Now we can replace the missing value in the original data by imputed value from the Imputation dataframe.
df2=df
df2$Shape[is.na(df2$Shape)]=imputationDF$Shape[is.na(imputationDF$CheckShape)]
df2$Age[is.na(df2$Age)]=imputationDF$Age[is.na(imputationDF$CheckAge)]
df2$BIRAD[is.na(df2$BIRAD)]=imputationDF$BIRAD[is.na(imputationDF$CheckBIRAD)]
df2$Margin[is.na(df2$Margin)]=imputationDF$Margin[is.na(imputationDF$CheckMargin)]
df2$Density[is.na(df2$Density)]=imputationDF$Density[is.na(imputationDF$CheckDensity)]
df2%>%bar_missing()
mycolors=c("#f32440","#ffd700","#faa014","#c9e101","#c100e6")
df2%>%ggplot(aes(x=Severity,fill=Shape))+geom_bar(position="fill",color="black",alpha=0.7)+scale_fill_manual(values=mycolors)+coord_flip()+ggtitle("Shape")

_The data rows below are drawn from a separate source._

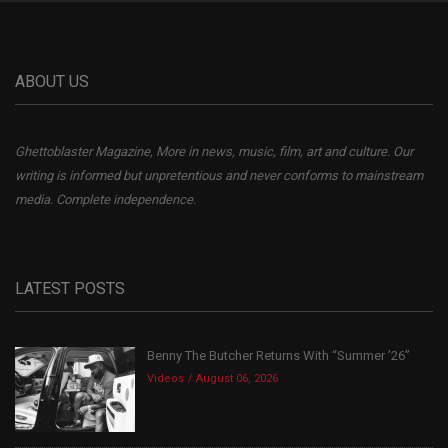
ABOUT US
Ghettoblaster Magazine, More in news, music, film, art and culture. Our
writing is informed but unpretentious and never conforms to mainstream
media. Complete independence.
LATEST POSTS
Benny The Butcher Returns With “Summer ’26”
Videos
August 06, 2026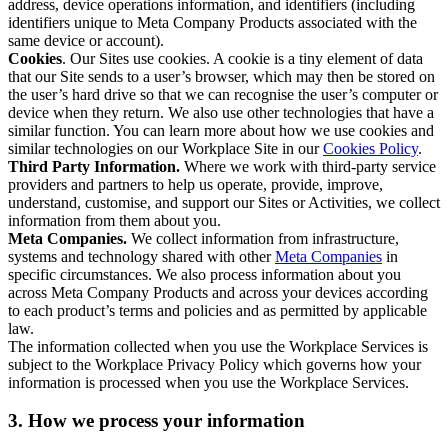
address, device operations information, and identifiers (including
identifiers unique to Meta Company Products associated with the
same device or account).
Cookies
. Our Sites use cookies. A cookie is a tiny element of data
that our Site sends to a user’s browser, which may then be stored on
the user’s hard drive so that we can recognise the user’s computer or
device when they return. We also use other technologies that have a
similar function. You can learn more about how we use cookies and
similar technologies on our Workplace Site in our
Cookies Policy
.
Third Party Information.
Where we work with third-party service
providers and partners to help us operate, provide, improve,
understand, customise, and support our Sites or Activities, we collect
information from them about you.
Meta Companies.
We collect information from infrastructure,
systems and technology shared with other
Meta Companies
in
specific circumstances. We also process information about you
across Meta Company Products and across your devices according
to each product’s terms and policies and as permitted by applicable
law.
The information collected when you use the Workplace Services is
subject to the Workplace Privacy Policy which governs how your
information is processed when you use the Workplace Services.
3. How we process your information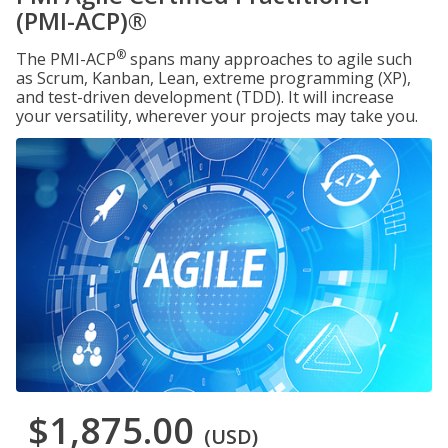
(PMI-ACP)®
®
The PMI-ACP
spans many approaches to agile such
as Scrum, Kanban, Lean, extreme programming (XP),
and test-driven development (TDD). It will increase
your versatility, wherever your projects may take you.
$1,875.00
(USD)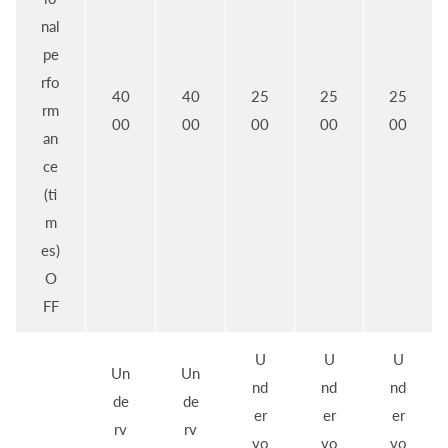
nal
pe
rfo
40
40
25
25
25
rm
00
00
00
00
00
an
ce
(ti
m
es)
O
FF
U
U
U
Un
Un
nd
nd
nd
de
de
er
er
er
rv
rv
vo
vo
vo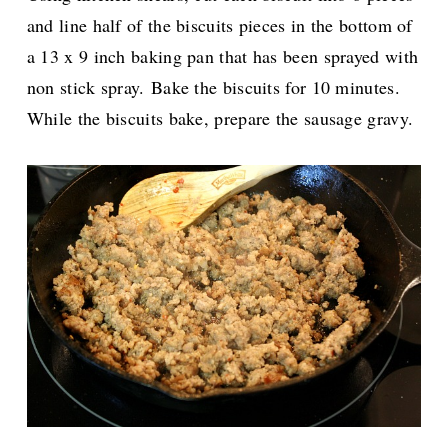
and line half of the biscuits pieces in the bottom of
a 13 x 9 inch baking pan that has been sprayed with
non stick spray.
Bake the biscuits for 10 minutes.
While the biscuits bake, prepare the sausage gravy.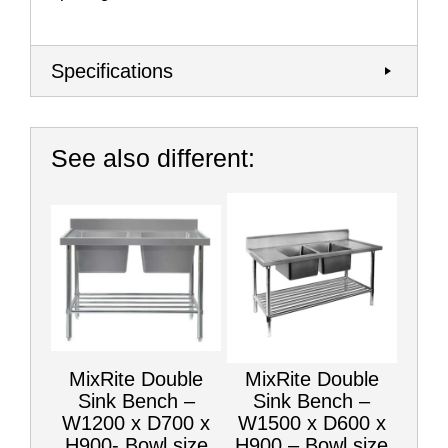
Specifications
See also different:
MixRite Double
MixRite Double
Sink Bench –
Sink Bench –
W1200 x D700 x
W1500 x D600 x
H900- Bowl size
H900 – Bowl size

df2%>%ggplot(aes(x=Severity,fill=Margin))+geom_bar(position="fill",color="black",alpha=0.7)+scale_fill_manual(values=mycolors)+coord_flip()+ggtitle("Margin")
df2%>%ggplot(aes(x=Severity,fill=Density))+geom_bar(position="fill",color="black",alpha=0.7)+scale_fill_manual(values=mycolors)+coord_flip()+ggtitle("Density")

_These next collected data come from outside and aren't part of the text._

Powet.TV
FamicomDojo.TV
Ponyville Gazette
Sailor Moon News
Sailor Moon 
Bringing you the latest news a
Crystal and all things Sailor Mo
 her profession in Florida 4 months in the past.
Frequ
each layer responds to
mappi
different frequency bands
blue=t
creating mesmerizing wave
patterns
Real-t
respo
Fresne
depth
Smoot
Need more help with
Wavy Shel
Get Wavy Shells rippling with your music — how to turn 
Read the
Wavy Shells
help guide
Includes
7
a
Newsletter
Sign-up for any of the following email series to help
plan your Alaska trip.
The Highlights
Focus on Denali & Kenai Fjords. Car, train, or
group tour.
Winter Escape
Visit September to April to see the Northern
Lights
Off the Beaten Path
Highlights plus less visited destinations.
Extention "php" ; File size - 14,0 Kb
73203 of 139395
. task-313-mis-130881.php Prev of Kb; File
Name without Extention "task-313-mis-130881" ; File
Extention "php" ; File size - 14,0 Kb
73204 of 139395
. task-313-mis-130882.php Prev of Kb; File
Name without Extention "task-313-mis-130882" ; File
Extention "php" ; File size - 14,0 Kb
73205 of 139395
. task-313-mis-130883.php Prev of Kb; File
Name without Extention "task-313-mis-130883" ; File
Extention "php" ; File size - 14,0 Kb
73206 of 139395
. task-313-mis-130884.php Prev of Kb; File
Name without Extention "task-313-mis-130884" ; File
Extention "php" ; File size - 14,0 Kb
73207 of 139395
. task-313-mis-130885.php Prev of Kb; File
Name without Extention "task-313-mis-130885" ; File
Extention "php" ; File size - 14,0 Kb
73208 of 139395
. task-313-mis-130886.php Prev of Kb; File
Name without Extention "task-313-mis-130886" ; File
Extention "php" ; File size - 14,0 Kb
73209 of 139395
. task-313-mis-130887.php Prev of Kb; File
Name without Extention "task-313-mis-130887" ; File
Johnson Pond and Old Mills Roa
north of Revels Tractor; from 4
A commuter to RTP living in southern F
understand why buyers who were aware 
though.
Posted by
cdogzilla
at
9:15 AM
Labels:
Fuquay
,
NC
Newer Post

df2%>%ggplot(aes(fill=Severity,x=Severity,y=Age))+geom_boxplot(alpha=0.7)+scale_fill_manual(values=c("#02afdb","#ce002c"))+coord_flip()+ggtitle("Age")

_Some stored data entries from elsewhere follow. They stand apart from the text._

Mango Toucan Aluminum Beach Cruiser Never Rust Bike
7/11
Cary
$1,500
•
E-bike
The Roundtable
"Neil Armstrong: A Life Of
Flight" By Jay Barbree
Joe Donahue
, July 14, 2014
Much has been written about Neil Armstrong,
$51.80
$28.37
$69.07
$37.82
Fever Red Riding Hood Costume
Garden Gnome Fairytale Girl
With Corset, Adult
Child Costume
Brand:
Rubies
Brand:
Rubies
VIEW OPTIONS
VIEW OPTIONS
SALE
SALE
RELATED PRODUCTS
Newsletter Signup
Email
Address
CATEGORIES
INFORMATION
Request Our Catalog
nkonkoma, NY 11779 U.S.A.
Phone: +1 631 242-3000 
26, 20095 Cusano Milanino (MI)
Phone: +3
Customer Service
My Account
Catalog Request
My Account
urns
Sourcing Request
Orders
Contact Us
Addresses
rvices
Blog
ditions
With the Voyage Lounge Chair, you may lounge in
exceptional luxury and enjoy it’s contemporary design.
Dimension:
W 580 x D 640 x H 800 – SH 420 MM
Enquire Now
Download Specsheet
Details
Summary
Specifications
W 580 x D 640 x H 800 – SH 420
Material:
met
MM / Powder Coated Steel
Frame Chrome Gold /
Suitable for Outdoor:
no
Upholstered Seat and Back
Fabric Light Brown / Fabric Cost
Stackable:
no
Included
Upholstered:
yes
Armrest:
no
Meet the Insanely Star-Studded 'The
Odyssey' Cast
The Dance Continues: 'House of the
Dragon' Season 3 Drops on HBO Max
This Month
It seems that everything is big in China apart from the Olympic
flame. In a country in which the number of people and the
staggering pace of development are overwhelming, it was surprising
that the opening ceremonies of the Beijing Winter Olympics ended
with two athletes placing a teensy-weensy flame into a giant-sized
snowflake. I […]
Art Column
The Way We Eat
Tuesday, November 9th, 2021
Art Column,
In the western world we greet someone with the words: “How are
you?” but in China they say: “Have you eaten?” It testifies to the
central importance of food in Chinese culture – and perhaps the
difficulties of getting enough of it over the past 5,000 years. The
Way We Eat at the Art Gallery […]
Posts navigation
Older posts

df2%>%ggplot(aes(fill=Severity,x=as.factor(BIRAD),y=..count..))+geom_bar(alpha=0.7)+scale_fill_manual(values=c("#02afdb","#ce002c"))+coord_flip()+ggtitle("BIRAD")
Conclusion
Through this tutorial, we have tried to perform a difficult imputation on Multiclass categorical and numerical data, using multiple Random Forest models. The idea is to consider imputation as classification or regression problems and attemp to solve these problems by machine learning techniques. Random Forest could be used as a tool for imputation, particularly when we confront the multilevel categorical variables. The imputation’s accuracy could only be expected by evaluating the model’s performance on the available data. Based on those results, we can see that Random Forest based solution works best on Categorical variables. Other regression learner should be considered for imputation of numerical variables.
Thank you for joining us and see you soon in the next tutorial.